Two State Department contract workers were dismissed for getting into Obama's file on separate occasions - January 9 and February 21. A third worker was disciplined for accessing the file on March 14. McCormack said the third, disciplined worker had also gotten into McCain's file.
Obama spokesman Bill Burton called the incident "an outrageous breach of security and privacy." Perhaps more relevant to Obama's campaign fortunes, however, was the endorsement by Richardson, a Democratic superdelegate and former presidential candidate, who served former President Bill Clinton as UN ambassador and energy secretary.

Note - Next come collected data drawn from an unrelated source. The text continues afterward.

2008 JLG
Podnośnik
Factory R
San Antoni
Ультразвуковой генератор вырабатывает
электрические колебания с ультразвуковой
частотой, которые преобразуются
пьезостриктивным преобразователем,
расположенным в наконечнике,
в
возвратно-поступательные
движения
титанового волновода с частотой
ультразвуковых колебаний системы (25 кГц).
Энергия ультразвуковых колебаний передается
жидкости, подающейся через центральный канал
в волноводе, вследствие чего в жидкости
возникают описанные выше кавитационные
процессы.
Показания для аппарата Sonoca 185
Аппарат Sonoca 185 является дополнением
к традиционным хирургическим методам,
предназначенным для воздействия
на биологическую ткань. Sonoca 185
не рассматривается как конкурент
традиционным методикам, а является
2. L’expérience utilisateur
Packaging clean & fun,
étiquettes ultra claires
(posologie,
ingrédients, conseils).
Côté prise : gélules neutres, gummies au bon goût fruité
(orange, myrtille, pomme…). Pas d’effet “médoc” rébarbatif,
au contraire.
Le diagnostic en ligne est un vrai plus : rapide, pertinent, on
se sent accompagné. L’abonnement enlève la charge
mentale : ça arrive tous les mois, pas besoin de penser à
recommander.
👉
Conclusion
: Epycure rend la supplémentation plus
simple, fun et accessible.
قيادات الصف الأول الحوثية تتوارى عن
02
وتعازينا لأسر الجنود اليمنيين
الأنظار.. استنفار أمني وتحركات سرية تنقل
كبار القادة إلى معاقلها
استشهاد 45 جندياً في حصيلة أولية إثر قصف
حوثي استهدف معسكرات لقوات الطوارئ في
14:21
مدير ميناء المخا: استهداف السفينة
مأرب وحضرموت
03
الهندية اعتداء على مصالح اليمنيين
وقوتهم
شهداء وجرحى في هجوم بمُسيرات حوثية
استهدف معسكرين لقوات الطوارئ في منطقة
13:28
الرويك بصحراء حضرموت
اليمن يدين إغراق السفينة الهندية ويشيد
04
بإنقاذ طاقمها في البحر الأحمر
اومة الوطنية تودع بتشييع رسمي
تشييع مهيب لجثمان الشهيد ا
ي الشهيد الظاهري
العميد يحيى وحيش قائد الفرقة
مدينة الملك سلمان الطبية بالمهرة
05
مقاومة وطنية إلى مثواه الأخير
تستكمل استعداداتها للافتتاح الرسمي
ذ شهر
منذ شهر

Richardson's backing of Obama, who aspires to become America's first African American president, stands as a major boost, perhaps most importantly among the governor's fellow Hispanics, America's largest ethnic bloc, which has largely backed Clinton. "I believe he (Obama) is the kind of once-in-a-lifetime leader that can bring our nation together and restore America's moral leadership in the world," Richardson said in a statement. "As a presidential candidate, I know full well Sen. Obama's unique moral ability to inspire the American people to confront our urgent challenges at home and abroad in a spirit of bipartisanship and reconciliation." The Clinton campaign was dismissive.
Citing Clinton's victory in New Mexico in February, senior strategist Mark Penn told reporters Friday, "Perhaps the time when he could have been most effective has long since past." Penn added that he didn't think it was a "significant endorsement." Whether intentionally timed or not, the Richardson endorsement came as Obama needed the boost after the widely circulated inflammatory snippets of sermons that showed Wright, the Obama pastor, claiming the United States had brought the Sept. 11 attacks on itself and inveighing God to damn America for racial bigotry. While condemning the remarks, Obama refused, in a major speech on race this week, to "disown" Wright, who married the candidate and his wife and baptized their children.
The Clinton campaign has, meanwhile, criticized Obama's organization for "peddling photos" of former President Bill Clinton and Wright shaking hands at a White House prayer breakfast in 1998.
The New York Times posted the photo to its Web site on Thursday and said it was provided by the Obama campaign. The endorsement by Richardson, who dropped out of the Democratic race in January, was relentlessly wooed by Obama and Clinton. Bill Clinton even went to Richardson's New Mexico home in January to watch America's premier television sporting event, the football Super Bowl.
As a Democratic superdelegate, Richardson has a key role in the tight race for nominating votes and could bring other superdelegates to Obama's side. He also has been mentioned as a potential running mate for either candidate.
Obama leads Clinton among delegates whose votes were determined by primaries or caucuses, 1,406 to 1,249. But neither is on track to win enough pledged delegates to clinch the nomination, 2,024 are needed, so the outcome could be decided by superdelegates, elected and party officials who can choose whomever they like. Including Richardson, Clinton leads 250-215 among superdelegates who have announced a choice. About 40 per cent of the superdelegates have not declared.
The furor over Wright's sermons coincided with a marked downturn of support for Obama according the Gallup poll.
Last week, the national poll had him leading Clinton 50 per cent to 44 per cent in a survey conducted March 11-13, but Clinton has since taken over the lead. Gallup now shows Clinton ahead of Obama 48 per cent to 43 per cent, according to voters questioned from March 17-19, at the height of the pastor controversy.